一日余は彼の墓に至り、塵を払ひ花を手向け、最高(いとたか)きものに祈らんとするや、細き声ありーー天よりの声か彼の声か余は知らずーー余に語つて曰く
『汝何故に汝の愛するものの為めに泣くや。汝尚ほ彼に報ゆるの時をも機(をり)をも有せり。彼の汝に尽せしは汝より報(むくい)を得んが為めにあらず。汝をして内に顧みざらしめ、汝の全心全力を以て汝の神と国とに尽さしめんが為めなり。
『汝若し我に報いんとならば此国此民に事(つか)へよ。かの家なくして路頭に迷ふ老婦は我なり。我に尽さんと欲せば彼女に尽せ。かの貧に迫(せ)められて身を恥辱の中に沈むる可憐の少女は我なり。我に報いんとならば彼女を救へ。かの我の如く早く父母に別れ憂苦頼るべきなき児女は我なり。汝彼女を慰むるは我を慰むるなり。
『汝の悲歎後悔は無益なり。早く汝の家に帰り、心志を磨き信仰に進み、愛と善との業(わざ)を為し、霊の王国に来る時は夥多(あまた)の勝利の分捕物(ぶんどりもの)を以て我主と我とを悦ばせよ』と。
嗚呼如何なる声ぞ。曾てパマカスなる人が妻ポーリナを失ひし時、聖ジェロームが彼を慰めん為めに「他の良人(をつと)は彼等の妻の墓を飾るに菫菜草(すみれさう)と薔薇花(ばらのはな)とを以てするなれど、我がパマカスはポーリナの聖なる遺骨を湿(うるほ)すに慈善の乳香を以てすべし」と書き送りしは、蓋し余が余の愛するものの墓に於て心に聞きし声と均しきものならん。
よし今日よりは以前に勝る愛心を以て余を憐むべきものを助けん。余の愛するものは肉身に於ても失せざるなり。余は尚ほ彼を看護し彼に報ゆるを得るなり。此国此民は、余の愛するものの為めに余に取ては一層愛すべきものとなれり。
一婦人の為めに心思を奪はれ残余の生涯を悲哀の中に送るは、情は情なるべけれども、是れ真正の勇気にあらざるなり。
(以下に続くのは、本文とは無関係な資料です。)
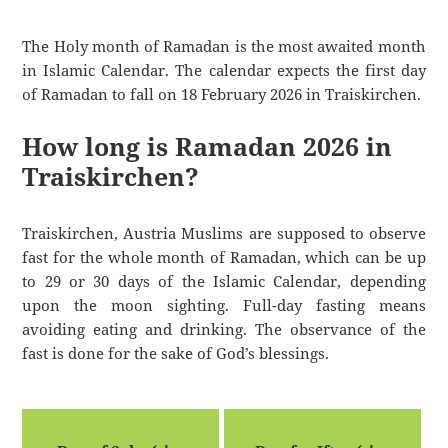
The Holy month of Ramadan is the most awaited month
in Islamic Calendar. The calendar expects the first day
of Ramadan to fall on 18 February 2026 in Traiskirchen.
How long is Ramadan 2026 in
Traiskirchen?
Traiskirchen, Austria Muslims are supposed to observe
fast for the whole month of Ramadan, which can be up
to 29 or 30 days of the Islamic Calendar, depending
upon the moon sighting. Full-day fasting means
avoiding eating and drinking. The observance of the
fast is done for the sake of God’s blessings.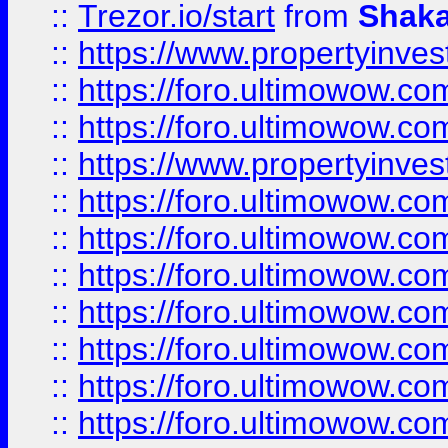
::
Trezor.io/start
from
Shaka
::
https://www.propertyinve
::
https://foro.ultimowow.com
::
https://foro.ultimowow.c
::
https://www.propertyinvest
::
https://foro.ultimowow.
::
https://foro.ultimowow.
::
https://foro.ultimowow
::
https://foro.ultimowow
::
https://foro.ultimowow.
::
https://foro.ultimowow
::
https://foro.ultimowow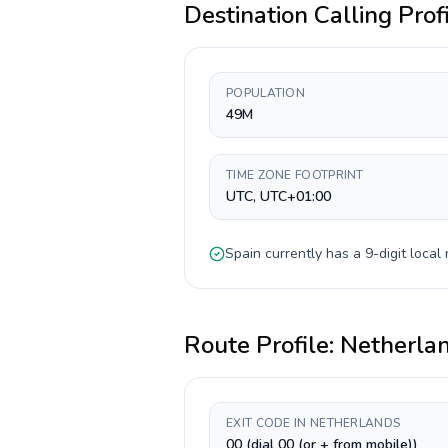
Destination Calling Prof
POPULATION
49M
TIME ZONE FOOTPRINT
UTC, UTC+01:00
Spain
currently has a
9-digit
local 
Route Profile:
Netherla
EXIT CODE IN NETHERLANDS
00 (dial 00 (or + from mobile))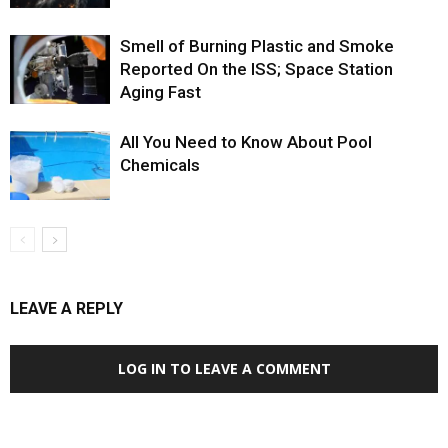
Smell of Burning Plastic and Smoke
Reported On the ISS; Space Station
Aging Fast
All You Need to Know About Pool
Chemicals
LEAVE A REPLY
LOG IN TO LEAVE A COMMENT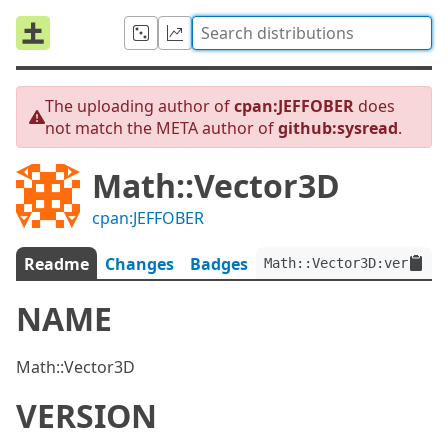
The uploading author of
cpan:JEFFOBER
does
not match the META author of
github:sysread
.
Math::Vector3D
cpan:JEFFOBER
Readme
Changes
Badges
Math::Vector3D:ver<0.0.
NAME
Math::Vector3D
VERSION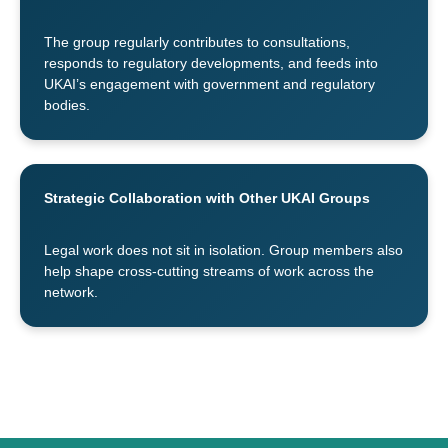
The group regularly contributes to consultations,
responds to regulatory developments, and feeds into
UKAI’s engagement with government and regulatory
bodies.
Strategic Collaboration with Other UKAI Groups
Legal work does not sit in isolation. Group members also
help shape cross-cutting streams of work across the
network.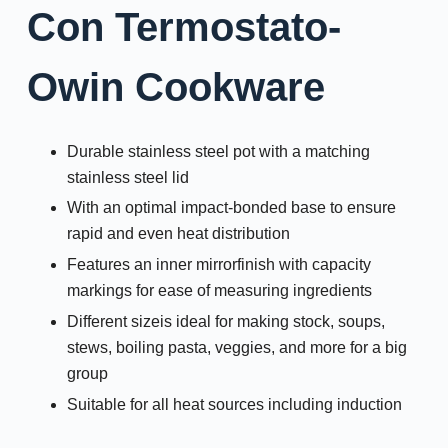
Con Termostato-
Owin Cookware
Durable stainless steel pot with a matching
stainless steel lid
With an optimal impact-bonded base to ensure
rapid and even heat distribution
Features an inner mirrorfinish with capacity
markings for ease of measuring ingredients
Different sizeis ideal for making stock, soups,
stews, boiling pasta, veggies, and more for a big
group
Suitable for all heat sources including induction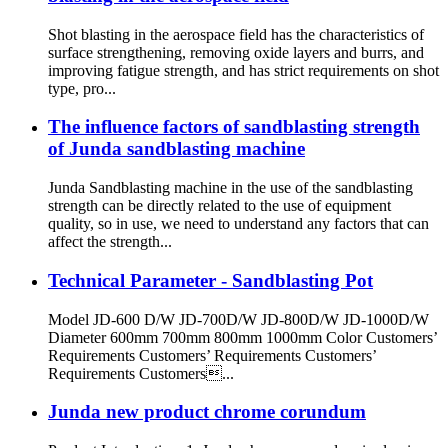
Shot blasting in the aerospace field has the characteristics of
surface strengthening, removing oxide layers and burrs, and
improving fatigue strength, and has strict requirements on shot
type, pro...
The influence factors of sandblasting strength
of Junda sandblasting machine
Junda Sandblasting machine in the use of the sandblasting
strength can be directly related to the use of equipment
quality, so in use, we need to understand any factors that can
affect the strength...
Technical Parameter - Sandblasting Pot
Model JD-600 D/W JD-700D/W JD-800D/W JD-1000D/W
Diameter 600mm 700mm 800mm 1000mm Color Customers’
Requirements Customers’ Requirements Customers’
Requirements Customers...
Junda new product chrome corundum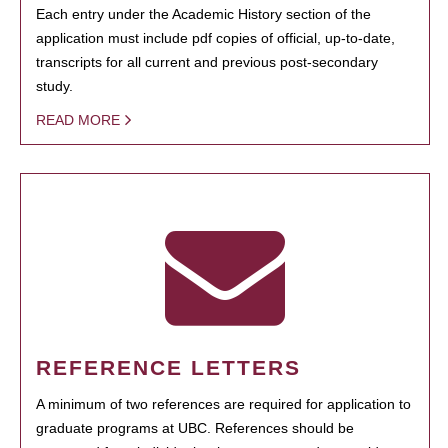
Each entry under the Academic History section of the
application must include pdf copies of official, up-to-date,
transcripts for all current and previous post-secondary
study.
READ MORE
REFERENCE LETTERS
A minimum of two references are required for application to
graduate programs at UBC. References should be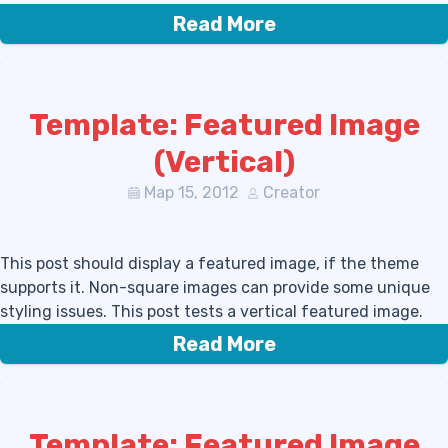
Read More
Template: Featured Image
(Vertical)
Мар 15, 2012
Creator
This post should display a featured image, if the theme
supports it. Non-square images can provide some unique
styling issues. This post tests a vertical featured image.
Read More
Template: Featured Image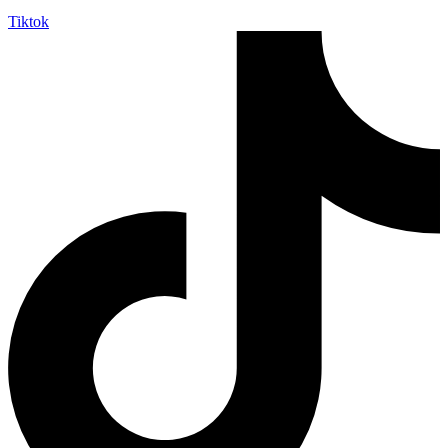
Tiktok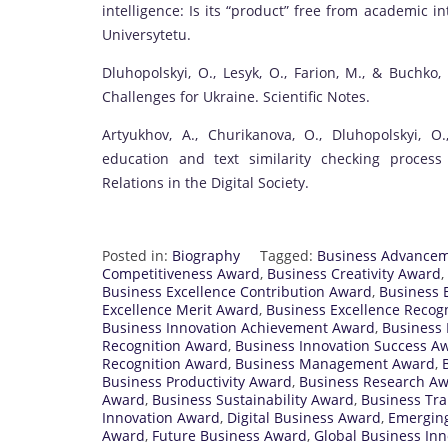
intelligence: Is its “product” free from academic 
Universytetu.
Dluhopolskyi, O., Lesyk, O., Farion, M., & Buchko
Challenges for Ukraine. Scientific Notes.
Artyukhov, A., Churikanova, O., Dluhopolskyi, 
education and text similarity checking process 
Relations in the Digital Society.
Posted in:
Biography
Tagged:
Business Advance
Competitiveness Award
,
Business Creativity Award
,
Business Excellence Contribution Award
,
Business E
Excellence Merit Award
,
Business Excellence Recogn
Business Innovation Achievement Award
,
Business 
Recognition Award
,
Business Innovation Success A
Recognition Award
,
Business Management Award
,
Business Productivity Award
,
Business Research A
Award
,
Business Sustainability Award
,
Business Tr
Innovation Award
,
Digital Business Award
,
Emerging
Award
,
Future Business Award
,
Global Business In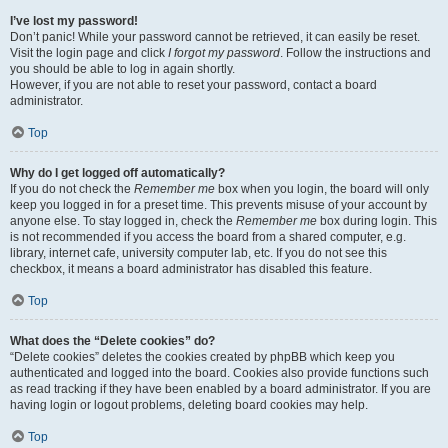
I’ve lost my password!
Don’t panic! While your password cannot be retrieved, it can easily be reset.
Visit the login page and click
I forgot my password
. Follow the instructions and
you should be able to log in again shortly.
However, if you are not able to reset your password, contact a board
administrator.
Top
Why do I get logged off automatically?
If you do not check the
Remember me
box when you login, the board will only
keep you logged in for a preset time. This prevents misuse of your account by
anyone else. To stay logged in, check the
Remember me
box during login. This
is not recommended if you access the board from a shared computer, e.g.
library, internet cafe, university computer lab, etc. If you do not see this
checkbox, it means a board administrator has disabled this feature.
Top
What does the “Delete cookies” do?
“Delete cookies” deletes the cookies created by phpBB which keep you
authenticated and logged into the board. Cookies also provide functions such
as read tracking if they have been enabled by a board administrator. If you are
having login or logout problems, deleting board cookies may help.
Top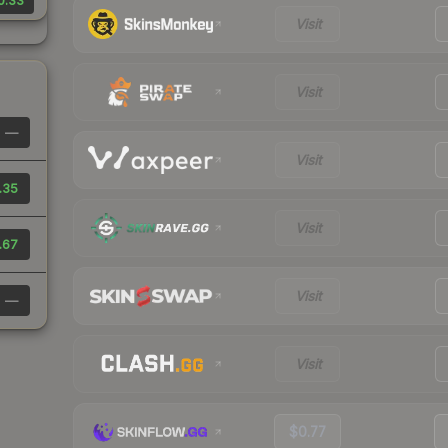
0.33
Visit
Visit
—
Visit
.35
Visit
.67
Visit
—
Visit
$0.77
基督教は情性を過敏ならしむるが故に、悲哀を感ぜしむる亦従て強し。然れども真理は過敏の情性を錬り、無限の苦痛の中より無限の勇気を生む者なり。
アナ・ハセルトン女の死は、宣教師ジャドソンをして益々勇敢忠実ならしめたり。メリー・モファト女の死は、探検家リビングストンをして暗黒大陸に進入する事益々深からしめたり。詩人シルレルの所謂
Der starke ist mächtigsten allein.
勇者は独り立つ時最も強し。
との言は蓋し此の意に外ならじ。若し愛なる神の在(いま)して勇者を一層勇ならしめんとならば、其愛する者をもぎ取るに勝れる方法はなかるべし。
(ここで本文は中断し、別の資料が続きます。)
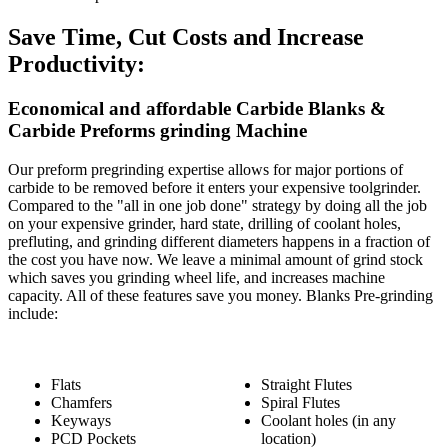
Save Time, Cut Costs and Increase
Productivity:
Economical and affordable Carbide Blanks &
Carbide Preforms grinding Machine
Our preform pregrinding expertise allows for major portions of
carbide to be removed before it enters your expensive toolgrinder.
Compared to the "all in one job done" strategy by doing all the job
on your expensive grinder, hard state, drilling of coolant holes,
prefluting, and grinding different diameters happens in a fraction of
the cost you have now. We leave a minimal amount of grind stock
which saves you grinding wheel life, and increases machine
capacity. All of these features save you money. Blanks Pre-grinding
include:
Flats
Straight Flutes
Chamfers
Spiral Flutes
Keyways
Coolant holes (in any
PCD Pockets
location)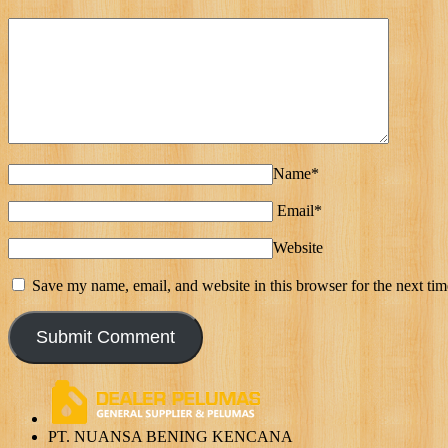
Name*
Email*
Website
Save my name, email, and website in this browser for the next ti
PT. NUANSA BENING KENCANA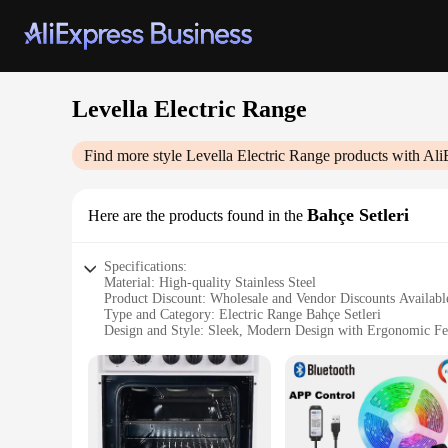
Levella Electric Range
Find more style
Levella Electric Range
products with Ali
Bahçe Setleri
Here are the products found in the
Specifications:
Material: High-quality Stainless Steel
Product Discount: Wholesale and Vendor Discounts Availabl
Type and Category: Electric Range Bahçe Setleri
Design and Style: Sleek, Modern Design with Ergonomic Fe
Usage and Purpose: Ideal for Home and Commercial Kitche
Performance and Property: Energy-Efficient with Precise T
Parts and Accessories: Includes Essential Cookware and Uten
Features:
|Vendors|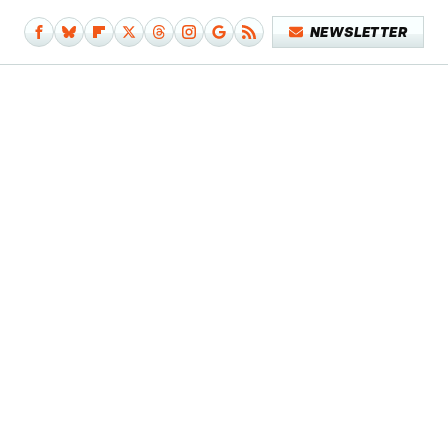
NEWSLETTER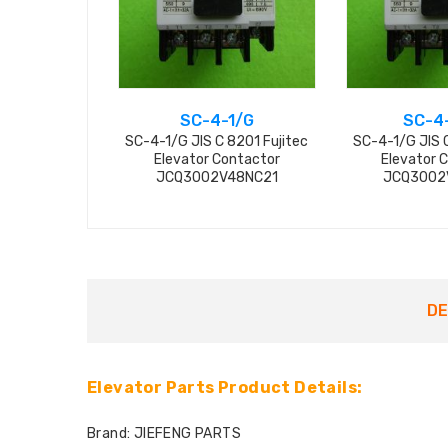
SC-4-1/G
SC-4
SC-4-1/G JIS C 8201 Fujitec
SC-4-1/G JIS C
Elevator Contactor
Elevator 
JCQ3002V48NC21
JCQ3002
DE
Elevator Parts Product Details:
Brand: JIEFENG PARTS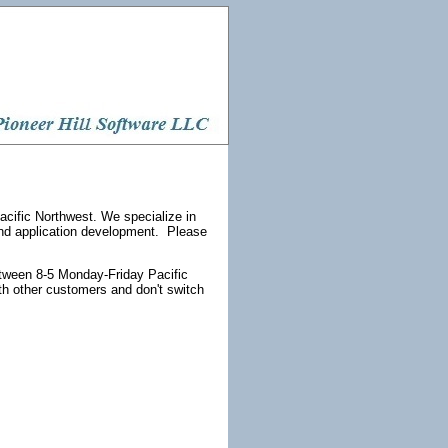
acific Northwest. We specialize in
and application development. Please
etween 8-5 Monday-Friday Pacific
th other customers and don't switch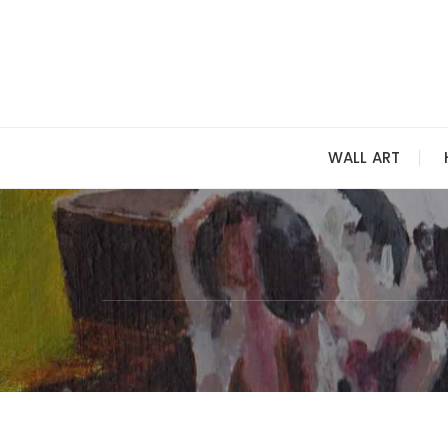
Skip
to
content
WALL ART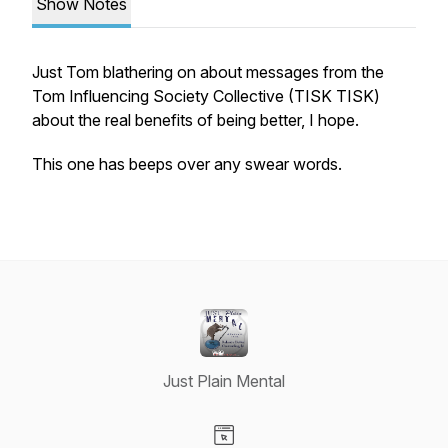
Show Notes
Just Tom blathering on about messages from the
Tom Influencing Society Collective (TISK TISK)
about the real benefits of being better, I hope.
This one has beeps over any swear words.
Just Plain Mental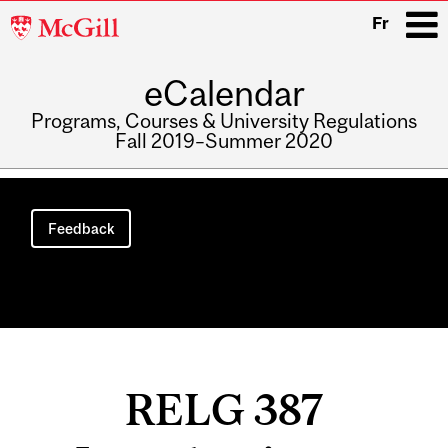
McGill
Fr
University
eCalendar
i
Programs, Courses & University Regulations
Fall 2019–Summer 2020
Main
navigation
Feedback
RELG 387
余は余の愛するものの失せしに由(より)て国をも宇宙をもーー時には殆ど神をもーー失ひたり。然れども再び之を回復するや、国は一層愛を増し、宇宙は一層美と荘厳とを加へ、神には一層近きを覚えたり。余の愛する者の肉体は失せて彼の心は余の心と合せり。何ぞ思はん真正の合一は却て彼が失せし後にありしとは。
然り余は万を得て一つを失はず。神も存せり、彼も存せり、国も存せり、自然も存せり。万有は余に取りては彼の失せしが故に改造せられたり。
余の得し所之に止まらず、余は天国と縁を結べり。余は天国てふ親戚を得たり。余も亦何時か此涙の郷(さと)を去り、余の勤務(つとめ)を終へて後永き眠に就かん時、余は未知の異郷に赴くにあらざれば、彼が曾て此世に存せし時、彼に会して余の労苦を語り終日の疲労(つかれ)を忘れんと、業務も其苦(く)と辛(しん)とを失ひ、喜悦(よろこび)を以て家に急ぎしが如く、残余の此世の戦闘(たたかひ)も相見ん時を楽みに能く戦ひ終へし後、心嬉しく逝かんのみ。